:: EXERCISE DATA ::
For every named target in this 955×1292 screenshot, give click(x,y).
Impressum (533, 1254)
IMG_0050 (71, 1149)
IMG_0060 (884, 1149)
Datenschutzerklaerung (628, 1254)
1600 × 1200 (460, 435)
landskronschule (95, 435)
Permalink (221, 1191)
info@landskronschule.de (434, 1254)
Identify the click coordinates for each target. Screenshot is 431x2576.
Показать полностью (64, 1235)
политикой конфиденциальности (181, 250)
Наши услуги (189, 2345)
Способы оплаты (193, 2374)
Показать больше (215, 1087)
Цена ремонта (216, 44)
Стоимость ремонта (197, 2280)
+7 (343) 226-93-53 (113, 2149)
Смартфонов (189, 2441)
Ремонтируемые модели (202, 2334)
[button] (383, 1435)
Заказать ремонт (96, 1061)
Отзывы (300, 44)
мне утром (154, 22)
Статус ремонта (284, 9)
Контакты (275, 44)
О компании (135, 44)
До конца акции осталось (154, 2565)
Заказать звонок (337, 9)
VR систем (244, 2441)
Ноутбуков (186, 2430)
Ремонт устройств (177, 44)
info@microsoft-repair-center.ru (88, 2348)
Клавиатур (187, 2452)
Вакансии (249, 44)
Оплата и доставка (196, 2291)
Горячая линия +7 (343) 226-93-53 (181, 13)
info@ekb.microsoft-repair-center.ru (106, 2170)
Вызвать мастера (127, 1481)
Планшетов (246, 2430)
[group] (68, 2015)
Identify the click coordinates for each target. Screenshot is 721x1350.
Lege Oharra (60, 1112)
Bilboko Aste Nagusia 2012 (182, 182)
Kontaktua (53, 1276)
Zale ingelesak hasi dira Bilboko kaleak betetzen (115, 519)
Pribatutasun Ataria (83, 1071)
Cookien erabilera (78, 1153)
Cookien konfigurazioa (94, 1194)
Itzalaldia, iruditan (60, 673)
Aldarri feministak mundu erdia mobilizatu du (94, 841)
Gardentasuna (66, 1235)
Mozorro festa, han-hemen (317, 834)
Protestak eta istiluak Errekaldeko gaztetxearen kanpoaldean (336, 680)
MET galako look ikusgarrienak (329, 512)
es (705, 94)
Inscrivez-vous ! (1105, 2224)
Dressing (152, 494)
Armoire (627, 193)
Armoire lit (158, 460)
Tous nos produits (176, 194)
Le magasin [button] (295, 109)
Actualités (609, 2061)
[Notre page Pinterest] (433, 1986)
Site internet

:: WHAT YOU SHOULD DO ::
Give back all the data exactly as it was written.

:: OUTPUT BELOW ::
For every named target in this 955×1292 screenshot, give click(x,y).
Impressum (533, 1254)
IMG_0050 (71, 1149)
IMG_0060 (884, 1149)
Datenschutzerklaerung (628, 1254)
1600 × 1200 (460, 435)
landskronschule (95, 435)
Permalink (221, 1191)
info@landskronschule.de (434, 1254)
Identify the click coordinates for each target. Screenshot is 431x2576.
Показать полностью (64, 1235)
политикой конфиденциальности (181, 250)
Наши услуги (189, 2345)
Способы оплаты (193, 2374)
Показать больше (215, 1087)
Цена ремонта (216, 44)
Стоимость ремонта (197, 2280)
+7 (343) 226-93-53 (113, 2149)
Смартфонов (189, 2441)
Ремонтируемые модели (202, 2334)
[button] (383, 1435)
Заказать ремонт (96, 1061)
Отзывы (300, 44)
мне утром (154, 22)
Статус ремонта (284, 9)
Контакты (275, 44)
О компании (135, 44)
До конца акции осталось (154, 2565)
Заказать звонок (337, 9)
VR систем (244, 2441)
Ноутбуков (186, 2430)
Ремонт устройств (177, 44)
info@microsoft-repair-center.ru (88, 2348)
Клавиатур (187, 2452)
Вакансии (249, 44)
Оплата и доставка (196, 2291)
Горячая линия +7 (343) 226-93-53 (181, 13)
info@ekb.microsoft-repair-center.ru (106, 2170)
Вызвать мастера (127, 1481)
Планшетов (246, 2430)
[group] (68, 2015)
Identify the click coordinates for each target. Screenshot is 721x1350.
Lege Oharra (60, 1112)
Bilboko Aste Nagusia 2012 (182, 182)
Kontaktua (53, 1276)
Zale ingelesak hasi dira Bilboko kaleak betetzen (115, 519)
Pribatutasun Ataria (83, 1071)
Cookien erabilera (78, 1153)
Cookien konfigurazioa (94, 1194)
Itzalaldia, iruditan (60, 673)
Aldarri feministak mundu erdia mobilizatu du (94, 841)
Gardentasuna (66, 1235)
Mozorro festa, han-hemen (317, 834)
Protestak eta istiluak Errekaldeko gaztetxearen kanpoaldean (336, 680)
MET galako look ikusgarrienak (329, 512)
es (705, 94)
Inscrivez-vous ! (1105, 2224)
Dressing (152, 494)
Armoire (627, 193)
Armoire lit (158, 460)
Tous nos produits (176, 194)
Le magasin [button] (295, 109)
Actualités (609, 2061)
[Notre page Pinterest] (433, 1986)
Site internet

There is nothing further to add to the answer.